**Record extracts**
---+---

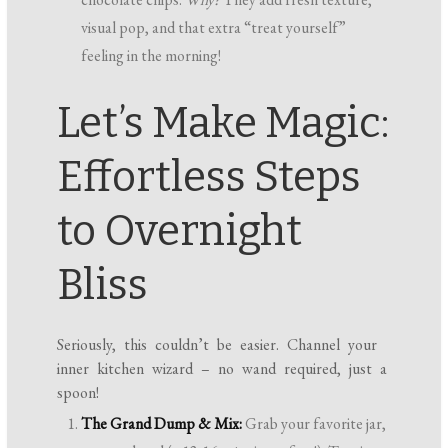
visual pop, and that extra “treat yourself”
feeling in the morning!
Let’s Make Magic:
Effortless Steps
to Overnight
Bliss
Seriously, this couldn’t be easier. Channel your
inner kitchen wizard – no wand required, just a
spoon!
The Grand Dump & Mix:
Grab your favorite jar,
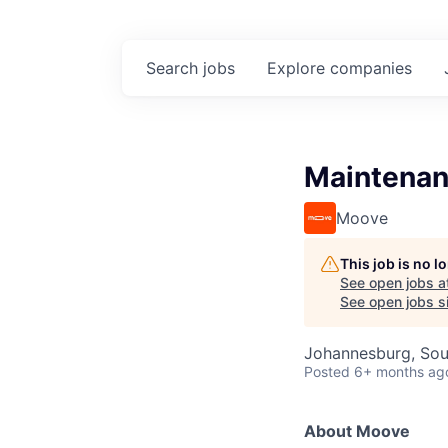
Search
jobs
Explore
companies
Maintenan
Moove
This job is no 
See open jobs a
See open jobs si
Johannesburg, Sou
Posted
6+ months ag
About Moove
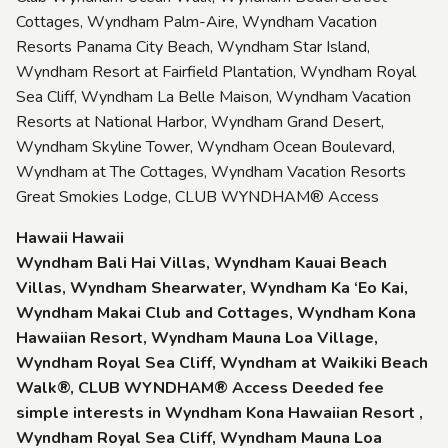
Cottages, Wyndham Palm-Aire, Wyndham Vacation
Resorts Panama City Beach, Wyndham Star Island,
Wyndham Resort at Fairfield Plantation, Wyndham Royal
Sea Cliff, Wyndham La Belle Maison, Wyndham Vacation
Resorts at National Harbor, Wyndham Grand Desert,
Wyndham Skyline Tower, Wyndham Ocean Boulevard,
Wyndham at The Cottages, Wyndham Vacation Resorts
Great Smokies Lodge, CLUB WYNDHAM® Access
Hawaii Hawaii
Wyndham Bali Hai Villas, Wyndham Kauai Beach
Villas, Wyndham Shearwater, Wyndham Ka ‘Eo Kai,
Wyndham Makai Club and Cottages, Wyndham Kona
Hawaiian Resort, Wyndham Mauna Loa Village,
Wyndham Royal Sea Cliff, Wyndham at Waikiki Beach
Walk®, CLUB WYNDHAM® Access Deeded fee
simple interests in Wyndham Kona Hawaiian Resort ,
Wyndham Royal Sea Cliff, Wyndham Mauna Loa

---+---

**What is required**
Copy the records exactly, leaving out every picture.

**Problem solution**
visual pop, and that extra “treat yourself”
feeling in the morning!
Let’s Make Magic:
Effortless Steps
to Overnight
Bliss
Seriously, this couldn’t be easier. Channel your
inner kitchen wizard – no wand required, just a
spoon!
The Grand Dump & Mix:
Grab your favorite jar,
Search
jobs
Explore
companies
Maintenan
Moove
This job is no 
See open jobs a
See open jobs si
Johannesburg, Sou
Posted
6+ months ag
About Moove
Cottages, Wyndham Palm-Aire, Wyndham Vacation
Resorts Panama City Beach, Wyndham Star Island,
Wyndham Resort at Fairfield Plantation, Wyndham Royal
Sea Cliff, Wyndham La Belle Maison, Wyndham Vacation
Resorts at National Harbor, Wyndham Grand Desert,
Wyndham Skyline Tower, Wyndham Ocean Boulevard,
Wyndham at The Cottages, Wyndham Vacation Resorts
Great Smokies Lodge, CLUB WYNDHAM® Access
Hawaii Hawaii
Wyndham Bali Hai Villas, Wyndham Kauai Beach
Villas, Wyndham Shearwater, Wyndham Ka ‘Eo Kai,
Wyndham Makai Club and Cottages, Wyndham Kona
Hawaiian Resort, Wyndham Mauna Loa Village,
Wyndham Royal Sea Cliff, Wyndham at Waikiki Beach
Walk®, CLUB WYNDHAM® Access Deeded fee
simple interests in Wyndham Kona Hawaiian Resort ,
Wyndham Royal Sea Cliff, Wyndham Mauna Loa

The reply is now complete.